De hecho, en el 2005 Pauly Shore llegó a protagonizar allí mismo un reality titulado Minding the Store en el que los espectadores podían ser testigos desde la comodidad de sus hogares de cómo el chaval, tras haber fracasado estrepitosamente como cómico, se la pegaba también intentando llevar el negocio familiar y que contaba con el aliciente añadido de descubrir a nuevas y prometedoras caras de la comedia cada semana.

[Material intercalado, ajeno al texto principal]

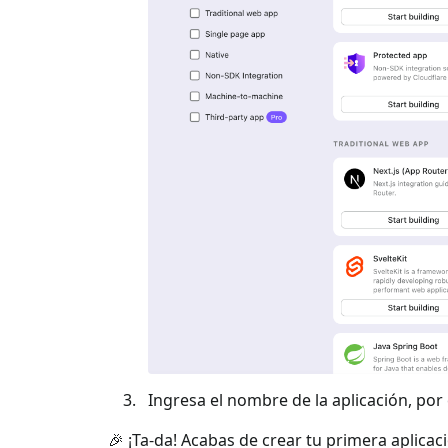
Ingresa el nombre de la aplicación, por e
🎉 ¡Ta-da! Acabas de crear tu primera aplicac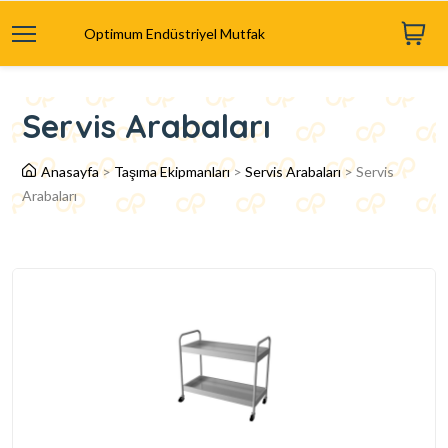
Optimum Endüstriyel Mutfak
Servis Arabaları
Anasayfa
>
Taşıma Ekipmanları
>
Servis Arabaları
>
Servis
Arabaları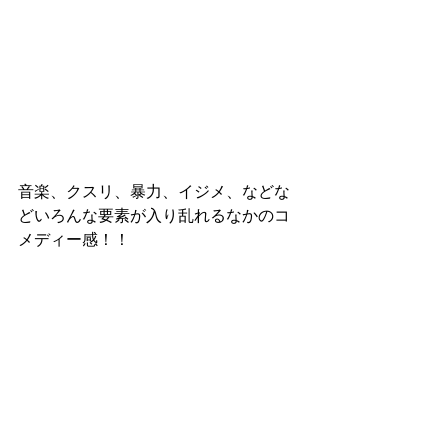
音楽、クスリ、暴力、イジメ、などな
どいろんな要素が入り乱れるなかのコ
メディー感！！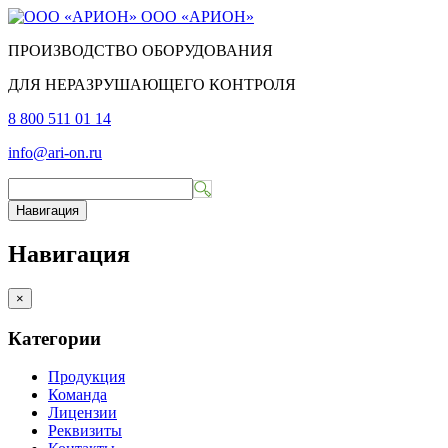
ООО «АРИОН»
ПРОИЗВОДСТВО ОБОРУДОВАНИЯ
ДЛЯ НЕРАЗРУШАЮЩЕГО КОНТРОЛЯ
8 800 511 01 14
info@ari-on.ru
Навигация
Навигация
×
Категории
Продукция
Команда
Лицензии
Реквизиты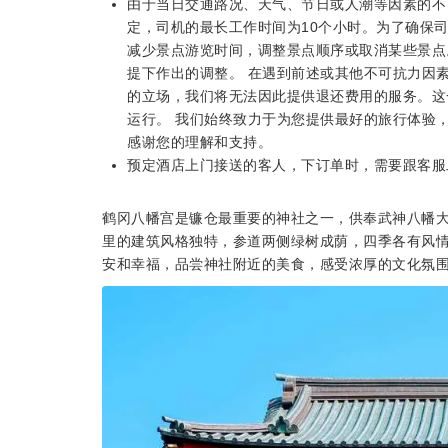
由于当日交通路况、天气、节日或人潮等因素的不
定，司机的最长工作时间为10个小时。为了确保
减少景点游览时间，调整景点顺序或取消某些景点
提下作出的调整。 在遇到前述或其他不可抗力因
的立场，我们将无法因此提供退还费用的服务。这
运行。 我们始终致力于为您提供最好的旅行体验
感谢您的理解和支持。
预定酒店上门接送的客人，下订单时，需要跟客服
鹤冈八幡宫是镰仓最重要的神社之一，供奉武神八幡大
里的建筑风格独特，参道两侧绿树成荫，四季各有风
安和幸福，品尝神社附近的美食，感受浓厚的文化氛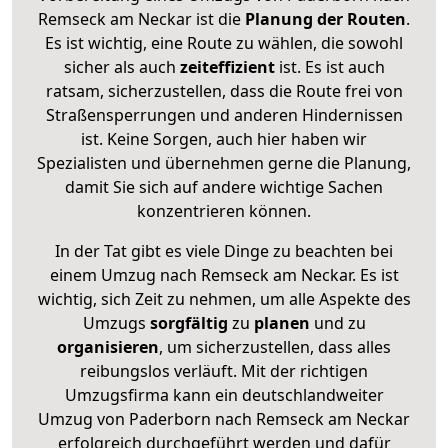
Remseck am Neckar ist die
Planung der Routen
.
Es ist wichtig, eine Route zu wählen, die sowohl
sicher als auch
zeiteffizient
ist. Es ist auch
ratsam, sicherzustellen, dass die Route frei von
Straßensperrungen und anderen Hindernissen
ist. Keine Sorgen, auch hier haben wir
Spezialisten und übernehmen gerne die Planung,
damit Sie sich auf andere wichtige Sachen
konzentrieren können.
In der Tat gibt es viele Dinge zu beachten bei
einem Umzug nach Remseck am Neckar. Es ist
wichtig, sich Zeit zu nehmen, um alle Aspekte des
Umzugs
sorgfältig
zu
planen
und zu
organisieren
, um sicherzustellen, dass alles
reibungslos verläuft. Mit der richtigen
Umzugsfirma kann ein deutschlandweiter
Umzug von Paderborn nach Remseck am Neckar
erfolgreich durchgeführt werden und dafür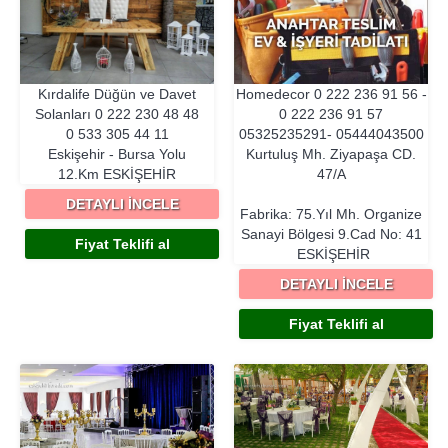
Kırdalife Düğün ve Davet
Homedecor
0 222 236 91 56 -
Solanları
0 222 230 48 48
0 222 236 91 57
0 533 305 44 11
05325235291- 05444043500
Eskişehir - Bursa Yolu
Kurtuluş Mh. Ziyapaşa CD.
12.Km
ESKIŞEHIR
47/A
DETAYLI İNCELE
Fabrika: 75.Yıl Mh. Organize
Sanayi Bölgesi 9.Cad No: 41
Fiyat Teklifi al
ESKIŞEHIR
DETAYLI İNCELE
Fiyat Teklifi al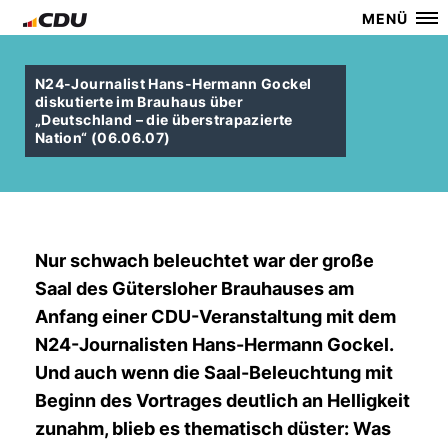
MENÜ
N24-Journalist Hans-Hermann Gockel
diskutierte im Brauhaus über
Deutschland – die überstrapazierte
Nation“ (06.06.07)
Nur schwach beleuchtet war der große
Saal des Gütersloher Brauhauses am
Anfang einer CDU-Veranstaltung mit dem
N24-Journalisten Hans-Hermann Gockel.
Und auch wenn die Saal-Beleuchtung mit
Beginn des Vortrages deutlich an Helligkeit
zunahm, blieb es thematisch düster: Was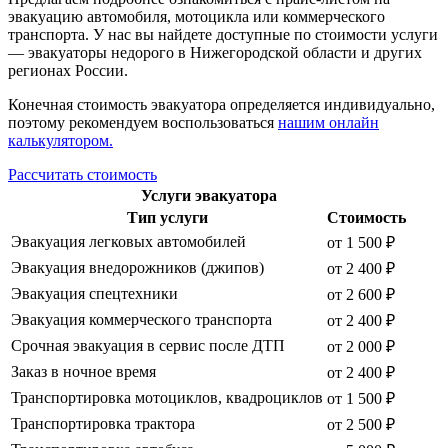
эвакуацию автомобиля, мотоцикла или коммерческого
транспорта. У нас вы найдете доступные по стоимости услуги
— эвакуаторы недорого в Нижегородской области и других
регионах России.
Конечная стоимость эвакуатора определяется индивидуально,
поэтому рекомендуем воспользоваться
нашим онлайн
калькулятором.
Рассчитать стоимость
Услуги эвакуатора
Тип услуги
Стоимость
Эвакуация легковых автомобилей
от 1 500 ₽
Эвакуация внедорожников (джипов)
от 2 400 ₽
Эвакуация спецтехники
от 2 600 ₽
Эвакуация коммерческого транспорта
от 2 400 ₽
Срочная эвакуация в сервис после ДТП
от 2 000 ₽
Заказ в ночное время
от 2 400 ₽
Транспортировка мотоциклов, квадроциклов
от 1 500 ₽
Транспортировка трактора
от 2 500 ₽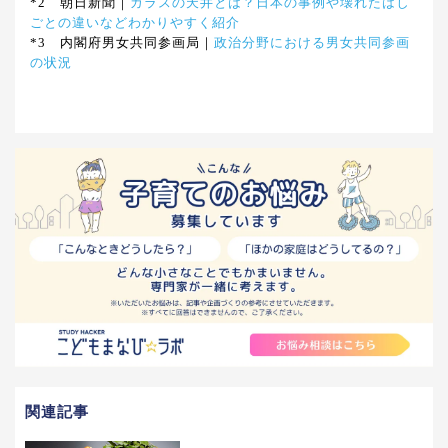
*2 朝日新聞｜
ガラスの天井とは？日本の事例や壊れたはし
ごとの違いなどわかりやすく紹介
*3 内閣府男女共同参画局｜
政治分野における男女共同参画
の状況
関連記事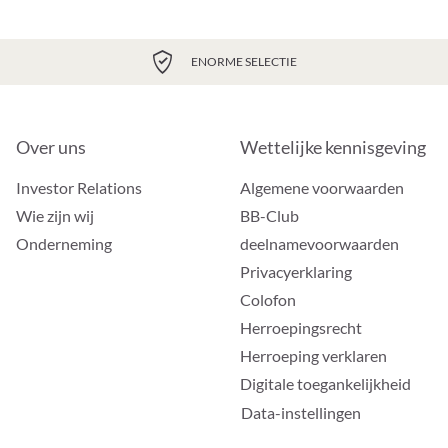
ENORME SELECTIE
Over uns
Wettelijke kennisgeving
Investor Relations
Algemene voorwaarden
Wie zijn wij
BB-Club
Onderneming
deelnamevoorwaarden
Privacyerklaring
Colofon
Herroepingsrecht
Herroeping verklaren
Digitale toegankelijkheid
Data-instellingen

En fin, que ya está bien por hoy. Esta ha sido sólo una pequeña muestra de lo que les espera si se paran a leer cualquiera de las futuras entregas de la serie Pequeño Atlas de Geografía de la Comedia: una forma sencilla y eficaz de aprender algo nuevo sobre el mundillo y una fórmula infalible para quedar como un tío informado delante de sus amigos y demás gente impresionable.

Si me acuerdo de escribir una segunda parte, claro.

2 Comentarios a “Pequeño Atlas de Geografía de la Comedia (I, The Comedy Store)

  1. LucyDhrt / El 23 May 2007 a las 22:34

    Como morbosilla natural…, he echado en falta mas historias de sangre muerte y destruccion y en consecuencia fantasmas…, pero…, sere lectora asidua…, nunca viene mal un poco de cultura no?, aunque haya que leer un poquico…
    THX por las enseñanzas…

  2. Quique Mac / El 30 May 2007 a las 20:59

    Pues hay un capítulo de la serie “entre fantasmas” (que echan en la cuatro) que debe estar muy inspirada en este tipo de rumores. Es de la primera temporada. Te lo haré llegar porque es bastante freak.
    Oye, a ver si escribes un post sobre las diferencias entre un comedy club americano y un bar de actuaciones de comedia español
    El otro día “yendo hacía aquí…” hablaba con algunos cómicos y no lo teníamos muy claro….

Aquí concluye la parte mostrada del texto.